(WORK TO BE COMPLETED)
All of the data goes into your copy exactly as written. Images do not.

(DATASET EXCERPTS)
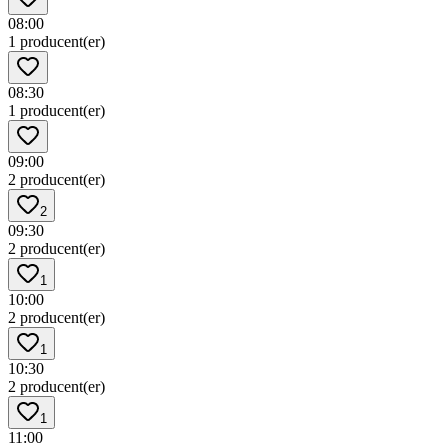
08:00
1 producent(er)
08:30
1 producent(er)
09:00
2 producent(er)
2
09:30
2 producent(er)
1
10:00
2 producent(er)
1
10:30
2 producent(er)
1
11:00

(TASK ANSWER)
08:00
1 producent(er)
08:30
1 producent(er)
09:00
2 producent(er)
2
09:30
2 producent(er)
1
10:00
2 producent(er)
1
10:30
2 producent(er)
1
11:00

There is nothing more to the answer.